Cytoplasmic extracts were obtained as previously reported [48]. The proteins (40 μg/lane) were run on 7.5, 10 or 15 % sodium dodecyl sulfate–polyacrylamide gel electrophoresis followed by semi-dry transfer to PVDF membrane (Invitrogen, Carlsbad, CA). Transferred PVDF blots were pretreated with 5 % non-fat dry milk in TBST containing 0.1 % Tween-20 and incubated with primary antibody (1:1000–3000) at 4 °C overnight. The membrane was then washed 3 times with TBST and incubated with horseradish peroxidase-conjugated secondary antibody (1:1000–3000) for 1 h at room temperature. For phosphorylated protein, transferred PVDF blots were pretreated with PVDF Blocking Reagent (TOYOBO, Osaka, Japan) for 1 h, and incubated with primary and then with secondary antibody (1: 3000–6000) which were diluted with Can Get Signal® Immunoreaction Enhancer Solution (TOYOBO, Osaka, Japan) at room temperature for 1 h. After washing three times again, antibodies bound to protein blots were detected by using Western Lightening Chemiluminescence Reagent Plus (Perkin Elmer Life Science, Boston, MA, USA), visualized on LAS-3000 mini (FUJIFILM). The blots were quantitated and cropped using Multi Gauge Ver 3.0 (FUJIFILM).

Cell cycle analysis

Cell cycle analysis was performed after treatment with/without MK-2206 for 12 h.
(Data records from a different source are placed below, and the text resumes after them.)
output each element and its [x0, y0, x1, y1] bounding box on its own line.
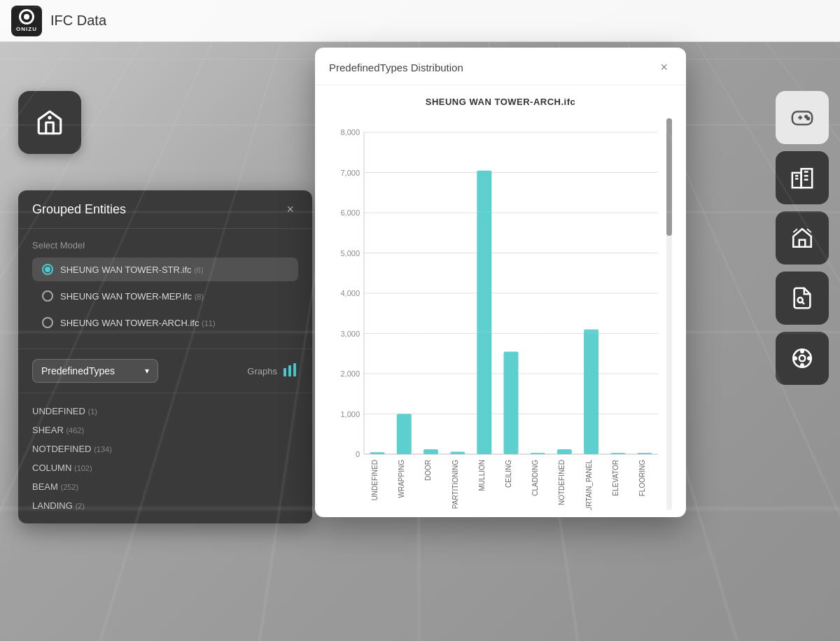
svg-rect-54: [610, 453, 625, 454]
svg-rect-42: [450, 452, 465, 454]
chevron-down-icon: ▾: [145, 366, 149, 376]
svg-point-12: [801, 350, 803, 352]
svg-text:DOOR: DOOR: [424, 460, 432, 481]
entity-name: UNDEFINED: [32, 406, 85, 416]
select-model-label: Select Model: [32, 240, 298, 251]
model-option[interactable]: SHEUNG WAN TOWER-STR.ifc (6): [32, 258, 298, 281]
graphs-label: Graphs: [247, 366, 277, 376]
svg-text:5,000: 5,000: [340, 249, 360, 258]
entity-list-item[interactable]: COLUMN (102): [32, 458, 309, 477]
sidebar-doc-search-button[interactable]: [776, 272, 829, 325]
app-header: ONIZU IFC Data: [0, 0, 840, 42]
svg-text:0: 0: [356, 450, 360, 458]
entity-count: (252): [60, 483, 78, 491]
logo-text: ONIZU: [16, 26, 37, 32]
svg-text:MULLION: MULLION: [478, 460, 486, 491]
home-button[interactable]: [18, 91, 81, 154]
svg-text:CURTAIN_PANEL: CURTAIN_PANEL: [585, 460, 593, 510]
radio-button: [42, 317, 53, 328]
svg-rect-44: [477, 171, 491, 454]
entity-list-item[interactable]: NOTDEFINED (134): [32, 439, 309, 458]
svg-rect-46: [504, 351, 519, 454]
bar-chart-icon[interactable]: [283, 362, 298, 380]
svg-point-6: [807, 118, 809, 120]
chart-modal: PredefinedTypes Distribution × SHEUNG WA…: [315, 48, 686, 517]
buildings-icon: [790, 166, 814, 190]
svg-text:6,000: 6,000: [340, 209, 360, 217]
entity-list-item[interactable]: UNDEFINED (1): [32, 402, 309, 421]
chart-scrollbar[interactable]: [666, 118, 672, 510]
svg-rect-36: [370, 452, 385, 454]
entity-list-item[interactable]: BEAM (252): [32, 477, 309, 496]
entity-name: BEAM: [32, 481, 58, 492]
entity-count: (1): [88, 407, 97, 416]
entity-count: (102): [74, 464, 92, 472]
entity-name: SHEAR: [32, 425, 64, 435]
svg-text:CLADDING: CLADDING: [531, 460, 539, 496]
model-name: SHEUNG WAN TOWER-MEP.ifc (8): [60, 291, 204, 302]
svg-text:1,000: 1,000: [340, 410, 360, 418]
predefined-types-dropdown[interactable]: PredefinedTypes ▾: [32, 359, 158, 383]
dropdown-label: PredefinedTypes: [41, 365, 115, 376]
logo-container: ONIZU IFC Data: [11, 6, 106, 36]
gamepad-icon: [790, 106, 814, 129]
svg-point-15: [808, 357, 810, 359]
chart-svg: 01,0002,0003,0004,0005,0006,0007,0008,00…: [329, 118, 672, 510]
grouped-entities-panel: Grouped Entities × Select Model SHEUNG W…: [18, 190, 312, 523]
model-option[interactable]: SHEUNG WAN TOWER-ARCH.ifc (11): [32, 311, 298, 334]
entity-count: (134): [94, 445, 112, 453]
svg-text:WRAPPING: WRAPPING: [398, 460, 405, 498]
svg-rect-56: [637, 453, 652, 454]
sidebar-gamepad-button[interactable]: [776, 91, 829, 144]
chart-modal-header: PredefinedTypes Distribution ×: [315, 48, 686, 85]
logo-circle: [19, 9, 34, 24]
svg-point-14: [794, 357, 796, 359]
entity-count: (2): [75, 502, 84, 510]
svg-point-11: [799, 355, 806, 362]
sidebar-home-arch-button[interactable]: [776, 211, 829, 265]
select-model-section: Select Model SHEUNG WAN TOWER-STR.ifc (6…: [18, 229, 312, 349]
entity-list: UNDEFINED (1)SHEAR (462)NOTDEFINED (134)…: [18, 393, 312, 523]
svg-point-13: [801, 364, 803, 366]
svg-text:FLOORING: FLOORING: [638, 460, 646, 496]
panel-title: Grouped Entities: [32, 202, 126, 217]
svg-rect-50: [557, 449, 572, 454]
entity-list-item[interactable]: SHEAR (462): [32, 421, 309, 439]
svg-text:4,000: 4,000: [340, 289, 360, 297]
model-option[interactable]: SHEUNG WAN TOWER-MEP.ifc (8): [32, 284, 298, 308]
svg-text:PARTITIONING: PARTITIONING: [451, 460, 459, 509]
chart-modal-title: PredefinedTypes Distribution: [329, 62, 463, 73]
app-title: IFC Data: [50, 13, 106, 29]
svg-rect-1: [284, 368, 286, 376]
home-icon: [35, 108, 64, 137]
svg-text:3,000: 3,000: [340, 330, 360, 338]
svg-text:2,000: 2,000: [340, 369, 360, 378]
chart-container: 01,0002,0003,0004,0005,0006,0007,0008,00…: [329, 118, 672, 510]
dropdown-section: PredefinedTypes ▾ Graphs: [18, 349, 312, 393]
logo-icon: ONIZU: [11, 6, 42, 36]
logo-dot: [24, 14, 29, 20]
sidebar-reel-button[interactable]: [776, 332, 829, 385]
svg-rect-40: [424, 449, 438, 454]
svg-text:NOTDEFINED: NOTDEFINED: [558, 460, 566, 505]
model-options: SHEUNG WAN TOWER-STR.ifc (6) SHEUNG WAN …: [32, 258, 298, 334]
sidebar-buildings-button[interactable]: [776, 151, 829, 204]
document-search-icon: [790, 286, 814, 310]
panel-header: Grouped Entities ×: [18, 190, 312, 229]
chart-scrollbar-thumb: [666, 118, 672, 236]
entity-list-item[interactable]: LANDING (2): [32, 496, 309, 515]
svg-text:8,000: 8,000: [340, 128, 360, 136]
right-sidebar: [776, 91, 829, 385]
svg-rect-48: [531, 453, 545, 454]
svg-text:CEILING: CEILING: [505, 460, 512, 488]
panel-close-button[interactable]: ×: [282, 202, 298, 217]
chart-area: SHEUNG WAN TOWER-ARCH.ifc 01,0002,0003,0…: [315, 85, 686, 517]
chart-close-button[interactable]: ×: [656, 59, 672, 76]
radio-button: [42, 264, 53, 275]
entity-name: NOTDEFINED: [32, 444, 92, 454]
model-name: SHEUNG WAN TOWER-STR.ifc (6): [60, 265, 204, 275]
radio-button: [42, 290, 53, 302]
radio-inner: [45, 267, 50, 272]
entity-name: LANDING: [32, 500, 73, 511]
home-arch-icon: [790, 226, 814, 250]
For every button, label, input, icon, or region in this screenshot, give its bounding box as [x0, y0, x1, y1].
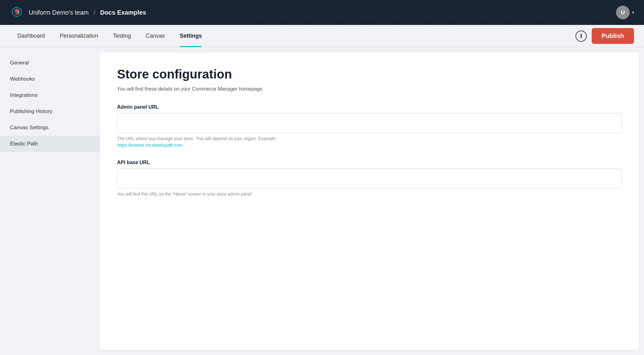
api-base-url-hint: You will find this URL on the "Home" scr…	[117, 191, 622, 197]
sidebar-item-webhooks[interactable]: Webhooks	[0, 71, 100, 87]
top-bar: Uniform Demo's team / Docs Examples U ▾	[0, 0, 644, 25]
page-subtitle: You will find these details on your Comm…	[117, 86, 622, 92]
admin-panel-url-hint-link[interactable]: https://euwest.cm.elasticpath.com	[117, 143, 182, 148]
team-name: Uniform Demo's team	[29, 9, 89, 16]
admin-panel-url-hint-text: The URL where you manage your store. Thi…	[117, 136, 277, 141]
page-title: Store configuration	[117, 67, 622, 81]
avatar-letter: U	[621, 9, 625, 16]
admin-panel-url-label: Admin panel URL	[117, 104, 622, 110]
api-base-url-input[interactable]	[117, 168, 622, 188]
top-bar-right: U ▾	[616, 6, 634, 19]
avatar-chevron-icon[interactable]: ▾	[632, 10, 634, 15]
nav-tabs: Dashboard Personalization Testing Canvas…	[10, 25, 209, 47]
info-button[interactable]: ℹ	[575, 31, 587, 42]
admin-panel-url-group: Admin panel URL The URL where you manage…	[117, 104, 622, 149]
sidebar: General Webhooks Integrations Publishing…	[0, 47, 100, 355]
api-base-url-label: API base URL	[117, 160, 622, 165]
tab-dashboard[interactable]: Dashboard	[10, 25, 52, 47]
sidebar-item-publishing-history[interactable]: Publishing History	[0, 103, 100, 120]
api-base-url-group: API base URL You will find this URL on t…	[117, 160, 622, 197]
separator: /	[93, 9, 95, 16]
sidebar-item-integrations[interactable]: Integrations	[0, 87, 100, 103]
avatar[interactable]: U	[616, 6, 630, 19]
main-layout: General Webhooks Integrations Publishing…	[0, 47, 644, 355]
api-base-url-hint-text: You will find this URL on the "Home" scr…	[117, 192, 251, 196]
logo-text: Uniform Demo's team / Docs Examples	[29, 9, 146, 16]
sidebar-item-elastic-path[interactable]: Elastic Path	[0, 136, 100, 152]
nav-right: ℹ Publish	[575, 28, 634, 44]
project-name: Docs Examples	[100, 9, 146, 16]
publish-button[interactable]: Publish	[592, 28, 634, 44]
top-bar-bg-decoration	[258, 0, 644, 25]
sidebar-item-canvas-settings[interactable]: Canvas Settings	[0, 120, 100, 136]
tab-personalization[interactable]: Personalization	[52, 25, 106, 47]
admin-panel-url-hint: The URL where you manage your store. Thi…	[117, 135, 622, 149]
admin-panel-url-input[interactable]	[117, 113, 622, 133]
secondary-nav: Dashboard Personalization Testing Canvas…	[0, 25, 644, 47]
uniform-logo-icon	[10, 6, 24, 19]
tab-canvas[interactable]: Canvas	[138, 25, 172, 47]
tab-testing[interactable]: Testing	[106, 25, 138, 47]
tab-settings[interactable]: Settings	[172, 25, 209, 47]
content-area: Store configuration You will find these …	[100, 52, 639, 350]
sidebar-item-general[interactable]: General	[0, 55, 100, 71]
logo-area: Uniform Demo's team / Docs Examples	[10, 6, 146, 19]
Cells (2 × 106) were harvested and fixed in 99.5 % ethanol over night at −20 °C, followed by incubation with 500 μl propidium iodide (PI) Triton X-100 solution containing RNase A at room temperature for 30 min in darkness, then the DNA content was analyzed immediately with FACScan flow cytometer,analyzed by using ModFitLT software.

Statistical analyses

A two-sided paired t test was used to determine statistical significance. A P < 0.05 was considered as statistically significant.

Result

MK-2206 sensitivity and acquired MK-2206 resistance in NB cell lines

To study the inhibitory effect of MK-2206 on NB cell growth, cells (LAN-1, NB-19, KP-N-SIFA, and SK-N-DZ) were selected and treated with MK-2206 at indicated concentrations for 72 h. MK-2206 treatment induced a dose dependent inhibition of cell proliferation, with IC50 ranging from 1.22 μM (KP-N-SIFA) to 4.35 μM (NB-19) (Figs. 1a and 2b). These cells were deined as MK-2206 non-resistant cells.

Fig. 1.

Fig. 1

MK-2206 suppressed the cell growth of NB cells. a MK-2206 suppressed the cell growth of NB cell lines. LAN-1, KP-N-SIFA, NB-19, and SK-N-DZ cells were cultured in RPMI1640 + 10 % FBS with MK-2206 at indicated concentrations. Cell growth was evaluated as cell numbers at 72 h, and it was repeated three times. Data are expressed as the mean (±SD). b Photomicrographs of MK-2206 non-resistant and resistant cells. Cells were cultured in glass bottom slide chambers with RPMI1640 + 10 % FBS, with MK-2206 (resistant sublines)/without MK-2206 (non-resistant cells) overnight. A 50 µm scale is indicated (Olympus Fluoview fv1000, DIC acquisition, ×40)

Fig. 2.

Fig. 2

MK-2206 showed less inhibition in cell growth of MK-2206-resistant sublines. a MK-2206 showed less inhibition in the proliferation of MK-2206-resistant sublines than in the non-resistant cells. Indicated cells were cultured in RPMI1640 + 10 % FBS with MK-2206 at indicated concentrations. Cell growth was evaluated as cell numbers at indicated hours, and it was repeated three times. Data are expressed as the mean (±SD). *P < 0.01. b MK2206 suppressed cell growth in a dose dependent method, and MK-2206-resistant sublines maintained resistance after 2-week withdrawal of MK-2206. Indicated cells were cultured in RPMI1640 + 10 % FBS with MK-2206 at the indicated concentrations. Cell growth was evaluated as cell numbers at 72 h, and it was repeated three times. Data are expressed as the mean (±SD)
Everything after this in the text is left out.